For this month I may have picked one of the most interesting biographical subjects to personally explore and think about. Perhaps I picked Reinhold Niebuhr because he is considered the most profound American theologian of the 20th century, yet again maybe it's because he referred to himself as an individual only interested in "applied Christianity" as opposed to being a theologian. One thing for sure he certainly understood irony and paradox.
Niebuhr, of German ancestry, was born in 1892 in Missouri, the son of an evangelical minister, a mother who, herself, was a minister's daughter and with a brother who became a significant theologian in his own right. His career in religion, politics and social action was as profound as anybody's could be. Many people know him as the author of the serenity prayer. He was founder, along with Eleanor Roosevelt, Walter Reuther and Arthur Schlesinger of American's for Democratic Action. He ran for the U.S. Senate as a Socialist. He was an unintended historian.
Here are the things that studying him made me ponder ...
Niebuhr saw a vast gulf between the moral individual and the morality of groups of humans. All humans, to him, had both creative and destructive impulses, a regard for both self and "others". Social groups were less able to control their tendency to curb a sense of selfishness. They had a tendency to use a sort of moral superiority as a reason to defend their actions, no matter what the consequences of those actions on others would be. He saw America's transcendence to becoming the most powerful nation in the world as a breeding ground to defend our "actions" to feel morally superior to others. He became, at least to me, the first proponent of situationalism, in both political affairs and religion. Orthodoxy in religion could not work, in his estimation, as the true complexity of a global world took root in the 1950's.
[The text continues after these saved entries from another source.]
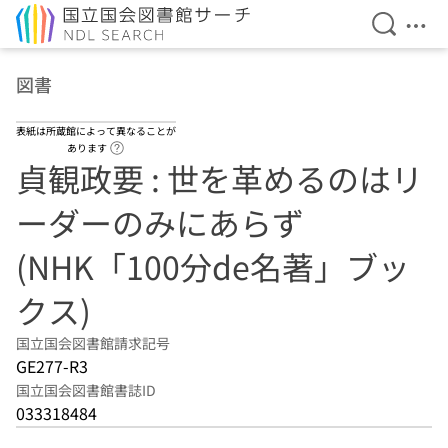
検索を開
メニ
本文へ移動
図書
表紙は所蔵館によって異なることが
ヘルプページへのリンク
あります
貞観政要 : 世を革めるのはリ
ーダーのみにあらず
(NHK「100分de名著」ブッ
クス)
国立国会図書館請求記号
GE277-R3
国立国会図書館書誌ID
033318484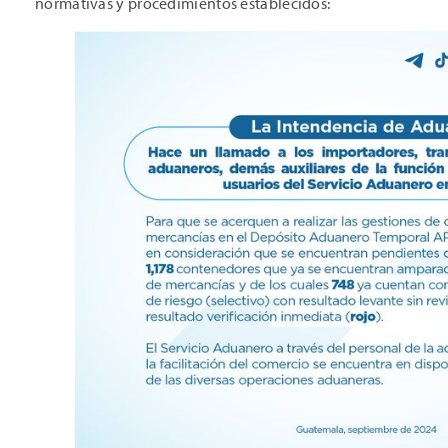
normativas y procedimientos establecidos: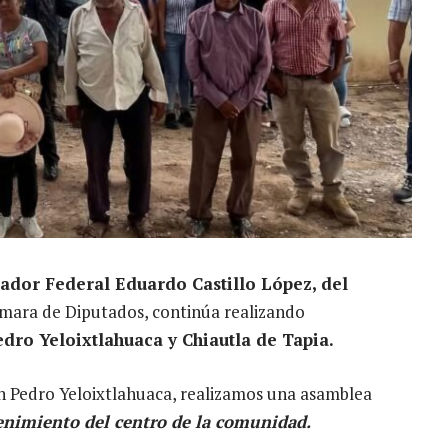
lador Federal Eduardo Castillo López, del
ámara de Diputados, continúa realizando
ro Yeloixtlahuaca y Chiautla de Tapia.
an Pedro Yeloixtlahuaca, realizamos una asamblea
enimiento del centro de la comunidad.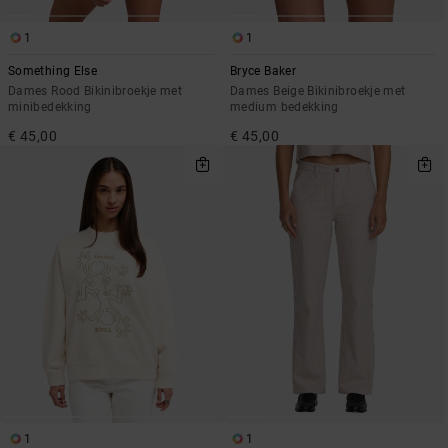
1
1
Something Else
Bryce Baker
Dames Rood Bikinibroekje met
Dames Beige Bikinibroekje met
minibedekking
medium bedekking
€ 45,00
€ 45,00
1
1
As a result, he wrote extensively about the limitation of "reason" to continue as the dominant organizing premise for society. He did not go to "the other end-point" either. He saw liberal Christian theology (vs. orthodoxy) as ill prepared for the future as it relied on man's rational capacity to make moral transcendence. This "function" between individual and group behavior coupled with the inadequacies of the spectrum of orthodox vs. liberal theology was also overlaid upon political life. Niebuhr may have said it best this way ... "Man's capacity for justice makes democracy possible, but man's inclination to injustice makes democracy necessary."
As stated earlier, Niebuhr was a leading indicator to the role that paradox had come to play in the dawn of the 21st century. In the past 7 years he has been "claimed" by both the neo-liberal and the neo-conservative movements to defend their respective views on going to war in Iraq.
He originally believed in passivist behavior but eventually came to believe that social structure necessitated "coercion" to sustain itself. He has been considered both a defender and a critic of idealism.
Niebuhr's greatest personal source of inspiration (at least in my eyes) was Abraham Lincoln ... which may be why or at least one reason why, I've "bumped in to him" in my reading lately, Lincoln having so many recent books published about him. Lincoln, like Niebuhr, envisioned the bible as a metaphor. What was really important, to both of them, was the recognition of a wisdom that we could only move closer to in our lifetime, not entirely comprehend.
In Lincoln's second inaugural, four plus years into the Civil War he wrote ...
"Both warring halves of the union read the same bible and pray to the same god. Each invokes God's aid against the other. Let us judge not that we not be judged. Let us fight on with firmness in the right, as God gives us to see the right. But, let us never forget the almighty has his own purposes."
This seemed like a good time to ask you to investigate your own personal faith dimension, at least as to the same degree as you challenge your own belief constructs. Remember, they are not the same things.